* _SOURCE DATA_:
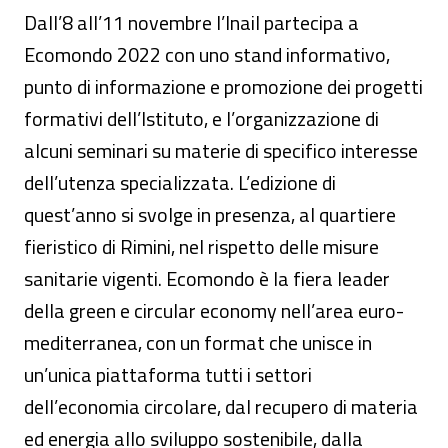
Dall’8 all’11 novembre l’Inail partecipa a
Ecomondo 2022 con uno stand informativo,
punto di informazione e promozione dei progetti
formativi dell’Istituto, e l’organizzazione di
alcuni seminari su materie di specifico interesse
dell’utenza specializzata. L’edizione di
quest’anno si svolge in presenza, al quartiere
fieristico di Rimini, nel rispetto delle misure
sanitarie vigenti. Ecomondo è la fiera leader
della green e circular economy nell’area euro-
mediterranea, con un format che unisce in
un’unica piattaforma tutti i settori
dell’economia circolare, dal recupero di materia
ed energia allo sviluppo sostenibile, dalla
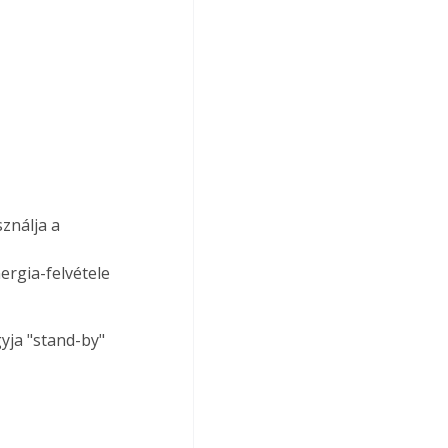
ergia-felvétele 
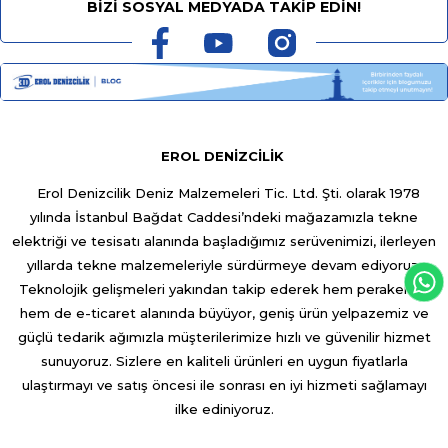
BİZİ SOSYAL MEDYADA TAKİP EDİN!
EROL DENİZCİLİK
Erol Denizcilik Deniz Malzemeleri Tic. Ltd. Şti. olarak 1978
yılında İstanbul Bağdat Caddesi’ndeki mağazamızla tekne
elektriği ve tesisatı alanında başladığımız serüvenimizi, ilerleyen
yıllarda tekne malzemeleriyle sürdürmeye devam ediyoruz.
Teknolojik gelişmeleri yakından takip ederek hem perakende
hem de e-ticaret alanında büyüyor, geniş ürün yelpazemiz ve
güçlü tedarik ağımızla müşterilerimize hızlı ve güvenilir hizmet
sunuyoruz. Sizlere en kaliteli ürünleri en uygun fiyatlarla
ulaştırmayı ve satış öncesi ile sonrası en iyi hizmeti sağlamayı
ilke ediniyoruz.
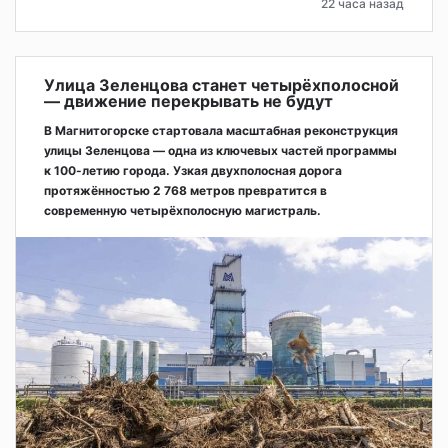
22 часа назад
Улица Зеленцова станет четырёхполосной
— движение перекрывать не будут
В Магнитогорске стартовала масштабная реконструкция
улицы Зеленцова — одна из ключевых частей программы
к 100-летию города. Узкая двухполосная дорога
протяжённостью 2 768 метров превратится в
современную четырёхполосную магистраль.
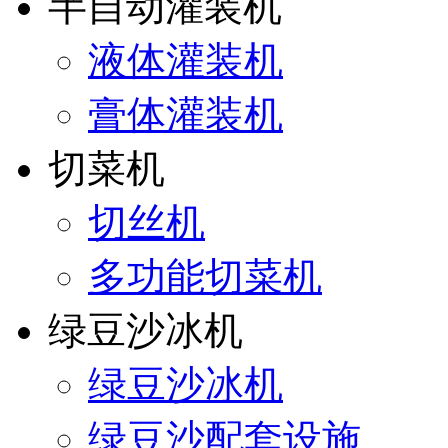
半自动灌装机
液体灌装机
膏体灌装机
切菜机
切丝机
多功能切菜机
绿豆沙冰机
绿豆沙冰机
绿豆沙配套设施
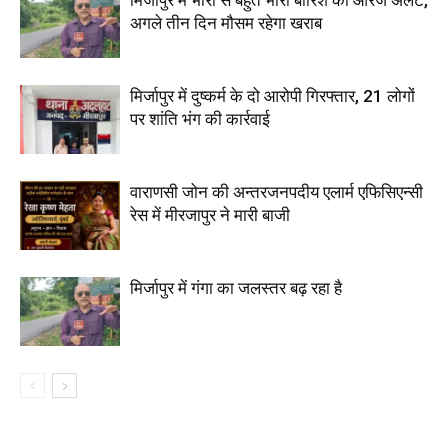
मिर्जापुर में भारी से बहुत भारी बारिश का ऑरेंज अलर्ट,
अगले तीन दिन मौसम रहेगा खराब
मिर्जापुर में दुष्कर्म के दो आरोपी गिरफ्तार, 21 लोगों
पर शांति भंग की कार्रवाई
वाराणसी जोन की अन्तरजनपदीय एलार्म एफिसिएन्सी
रेस में मीरजापुर ने मारी बाजी
मिर्जापुर में गंगा का जलस्तर बढ़ रहा है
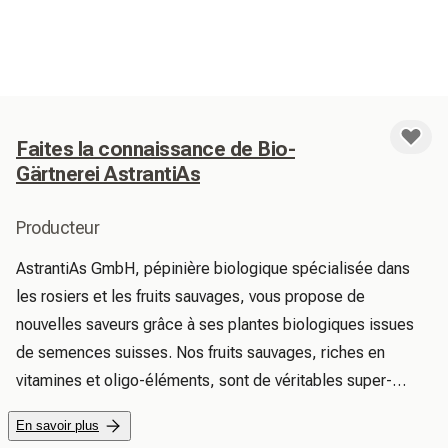
Faites la connaissance de Bio-
Gärtnerei AstrantiAs
Producteur
AstrantiAs GmbH, pépinière biologique spécialisée dans 
les rosiers et les fruits sauvages, vous propose de 
nouvelles saveurs grâce à ses plantes biologiques issues 
de semences suisses. Nos fruits sauvages, riches en 
vitamines et oligo-éléments, sont de véritables super-
aliments bénéfiques pour la santé. En plantant des rosiers 
En savoir plus
sauvages dans votre jardin, vous contribuez à la 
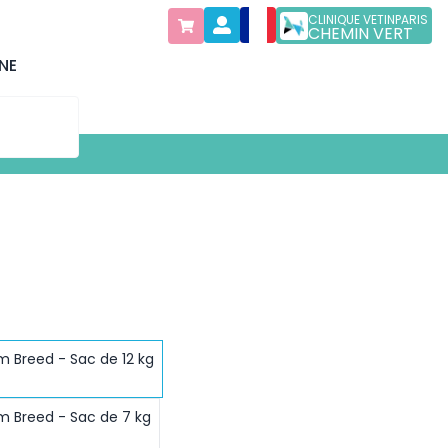
CLINIQUE VETINPARIS
CHEMIN VERT
NE
 Breed - Sac de 12 kg
 Breed - Sac de 7 kg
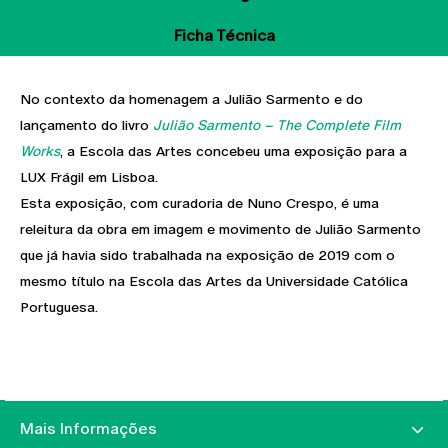
Ficha Técnica
No contexto da homenagem a Julião Sarmento e do
lançamento do livro
Julião Sarmento – The Complete Film
Works
, a Escola das Artes concebeu uma exposição para a
LUX Frágil em Lisboa.
Esta exposição, com curadoria de Nuno Crespo, é uma
releitura da obra em imagem e movimento de Julião Sarmento
que já havia sido trabalhada na exposição de 2019 com o
mesmo título na Escola das Artes da Universidade Católica
Portuguesa.
Mais Informações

* _ASSIGNED TASK_: Search the records for the word "tekne". Copy every line that has it.

* _EXERCISE RESPONSE_:
yılında İstanbul Bağdat Caddesi’ndeki mağazamızla tekne
yıllarda tekne malzemeleriyle sürdürmeye devam ediyoruz.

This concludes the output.